Spring came to Boise and life kept insisting on normal. Ethan sold the house that held too many echoes, moved into a smaller apartment, tried to build a new rhythm. He dated. Eventually he met Sarah, kind and grounded, the sort of person who made the world feel stable just by existing in it. He never told her the whole story. He told her the divorce had shaken him. That part was true. But it wasn’t the real fracture. The real fracture was the morning the forest went quiet and he watched something stand up on the far bank, too big and too wrong to fit into the world he’d believed in.

Time dulled some edges. The nightmares grew less frequent. The smell stopped visiting his waking hours. The news stopped mentioning the Clearwater Screamer. People moved on to other mysteries, other distractions. But Ethan never fished again. He never stood in a river with trees around him and felt safe. Something had been taken from him that he couldn’t name without sounding dramatic: the assumption that wilderness was simply scenery, a place humans could enter without consequence.

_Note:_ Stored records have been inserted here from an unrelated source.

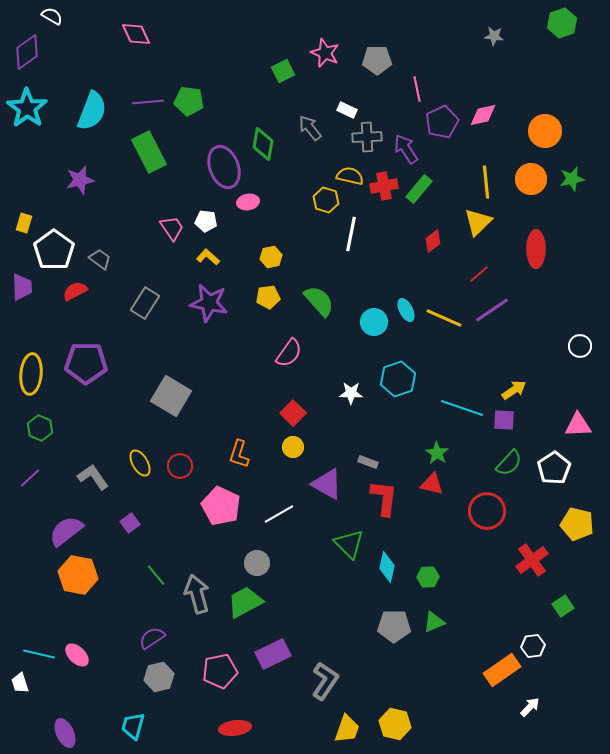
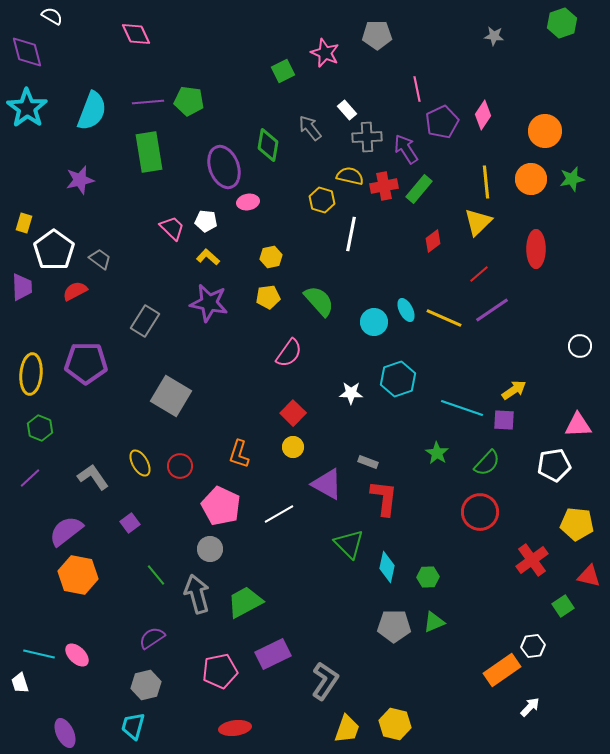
purple diamond at (27, 52): rotated 69 degrees counterclockwise
gray pentagon at (377, 60): moved 25 px up
white rectangle at (347, 110): rotated 24 degrees clockwise
pink diamond at (483, 115): rotated 44 degrees counterclockwise
green diamond at (263, 144): moved 5 px right, 1 px down
green rectangle at (149, 152): rotated 18 degrees clockwise
yellow hexagon at (326, 200): moved 4 px left
pink trapezoid at (172, 228): rotated 12 degrees counterclockwise
gray rectangle at (145, 303): moved 18 px down
green semicircle at (509, 463): moved 22 px left
white pentagon at (554, 468): moved 3 px up; rotated 24 degrees clockwise
red triangle at (432, 484): moved 157 px right, 92 px down
red circle at (487, 511): moved 7 px left, 1 px down
yellow pentagon at (577, 524): rotated 8 degrees counterclockwise
gray circle at (257, 563): moved 47 px left, 14 px up
gray hexagon at (159, 677): moved 13 px left, 8 px down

Years later, on a quiet evening, Sarah would find him on the porch watching the sunset with a haunted look and ask, gently, “You okay?” Ethan would hesitate and feel the old story pressing behind his teeth, heavy and sharp, wanting to be spoken. And he would swallow it again, because he’d learned what happens when you say impossible things out loud: people look for proof, and when you can’t provide it, they look for an explanation that makes them comfortable.

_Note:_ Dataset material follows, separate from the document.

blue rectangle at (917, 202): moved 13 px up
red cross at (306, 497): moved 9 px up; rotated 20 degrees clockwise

So he kept it private. A secret weight. A line drawn through his life: before the river, after the river. And sometimes, on nights when wind was still and the house was quiet, he would think about the Clearwater and feel that moment of absolute clarity return—the instant he understood the world had corners where humans were not the largest thing moving, not the final authority, not the top of anything.

Somewhere in Idaho’s deep timber, something had lived long before Ethan ever tied a fly in a motel room. It hunted, fed, and guarded its territory with sound and thrown wood and a silence that made birds stop singing. It didn’t need witnesses. It didn’t need belief.

It simply existed.

And that, Ethan learned, was the most frightening kind of truth.